М. никак на это не отреагировал.
— Я просмотрел твое досье. Оценки по стрельбе — очень высокие. Борьба без оружия — удовлетворительно. Здоровье — отличное. — М. помолчал. — Дело в том, — произнес он голосом, лишенным всяких эмоций, — что у меня для тебя есть трудное задание. Я хотел увериться в том, что ты еще способен о себе позаботиться (сам за себя постоять).
— Конечно, сэр. — Бонд почувствовал себя слегка уязвленным.

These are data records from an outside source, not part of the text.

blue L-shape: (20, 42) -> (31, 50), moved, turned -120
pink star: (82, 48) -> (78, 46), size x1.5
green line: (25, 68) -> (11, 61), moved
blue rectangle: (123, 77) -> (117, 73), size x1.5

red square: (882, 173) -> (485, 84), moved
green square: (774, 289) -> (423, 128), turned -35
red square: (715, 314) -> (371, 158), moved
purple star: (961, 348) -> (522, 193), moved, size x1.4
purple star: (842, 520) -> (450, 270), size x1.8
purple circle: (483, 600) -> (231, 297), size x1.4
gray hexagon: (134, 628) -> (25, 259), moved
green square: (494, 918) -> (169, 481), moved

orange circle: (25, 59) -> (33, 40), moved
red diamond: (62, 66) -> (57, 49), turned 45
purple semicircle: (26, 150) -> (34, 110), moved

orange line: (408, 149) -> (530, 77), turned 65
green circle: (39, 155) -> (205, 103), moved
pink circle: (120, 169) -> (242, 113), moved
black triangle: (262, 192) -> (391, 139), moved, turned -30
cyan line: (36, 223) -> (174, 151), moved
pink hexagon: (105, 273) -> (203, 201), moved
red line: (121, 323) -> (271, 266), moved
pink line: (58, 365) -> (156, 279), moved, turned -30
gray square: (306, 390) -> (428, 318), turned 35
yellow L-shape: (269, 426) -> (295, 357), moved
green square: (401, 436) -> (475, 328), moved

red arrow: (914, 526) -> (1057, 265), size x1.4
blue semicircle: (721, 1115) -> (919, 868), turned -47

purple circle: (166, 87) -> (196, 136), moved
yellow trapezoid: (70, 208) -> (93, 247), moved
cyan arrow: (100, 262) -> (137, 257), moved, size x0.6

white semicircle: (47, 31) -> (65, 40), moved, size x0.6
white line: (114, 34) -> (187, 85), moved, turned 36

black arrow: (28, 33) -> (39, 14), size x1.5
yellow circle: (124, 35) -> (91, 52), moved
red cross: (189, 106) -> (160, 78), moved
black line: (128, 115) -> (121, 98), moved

— Не надо недооценивать сложность этого задания, 007, — резко сказал М. — Если я говорю, что оно трудное, то так оно и есть. Я не любитель мелодрам. Есть еще много мерзавцев, с которыми тебе пока не доводилось встречаться, и некоторые из них, смею думать, замешаны в этом деле. Причем наиболее расторопные. Поэтому то, что я обо всем как следует подумал, прежде чем вызвать тебя, вряд ли может служить источником раздражения.
— Простите, сэр.
— Хорошо, — М. положил трубку на стол и наклонился вперед. — Сначала я расскажу тебе, в чем дело, а потом ты решишь, возьмешься за него или нет.
— Неделю назад, — продолжал М. — ко мне обратился один из высокопоставленных сотрудников министерства финансов. С собой он привел постоянного секретаря Совета по торговле. А это уже означает бриллианты. По их словам получается, что большинство камней, которые они называют драгоценными, добываются на территориях, принадлежащих Англии, а девяносто процентов торговли бриллиантами приходится на Лондон. Занимается всем этим «Даймонд корпорейшн». — М. пожал плечами. — Вопросы здесь излишни. Британцы прибрали этот бизнес к рукам еще в начале века и до сих пор умудряются не выпустить его из этих цепких рук. Сегодня масштабы такой торговли огромны. Пятьдесят миллионов фунтов стерлингов в год. У нас это крупнейший канал для выкачивания долларов. Поэтому как только здесь начинает происходить что-то не то, правительство начинает проявлять беспокойство. Так и на этот раз, — М. задумчиво посмотрел на Бонда. — Каждый год из Африки тайно вывозится алмазов на сумму по крайней мере в два миллиона фунтов стерлингов.
— Немалые денежки, — сказал Бонд. — И куда же они утекают?
— Говорят, в Америку, — ответил М. — И, в принципе, я с этим согласен. Во всяком случае, это крупнейший алмазный рынок, а тамошние банды — единственные, кто может руководить операциями такого масштаба.
— Почему же алмазные компании не положат этому конец?
— Они уже сделали все, что могли, — сказал М. — Наверно ты уже читал в газетах, что Де Бейерс взял к себе нашего друга Силлитоу, когда тот ушел из «Эм-ай-5». Сейчас он в Южной Африке помогает местным ребятам из службы безопасности. Кажется, он прислал разгромный доклад и массу предложений насчет того, как усовершенствовать охрану, но что на министерство финансов и на Совет по торговле впечатления не произвело. Там считают, что дело слишком крупное, чтобы с ним справились разрозненные компании, какими бы эффективными они не были. К тому же у них есть отличный повод для вмешательства официальных лиц.
— Какой же, сэр?
— Как раз сейчас в Лондоне находится крупная партия похищенных алмазов, — сказал М., и глаза его блеснули. — Она ждет отправки в Америку, а Спецслужбе известен курьер. Знают они и то, кто должен за этим курьером присматривать в пути. Как только об этой истории узнал Ронни Вэлланс — а прознал о ней в Сохо один агент по борьбе с наркотиками, из его любимого «взвода приведений», как он называет свой отдел — он тут же отправился в министерство финансов. Те провели переговоры с Советом по торговле, а потом обратились за советом к премьер-министру. Тот разрешил им воспользоваться услугами нашей Службы.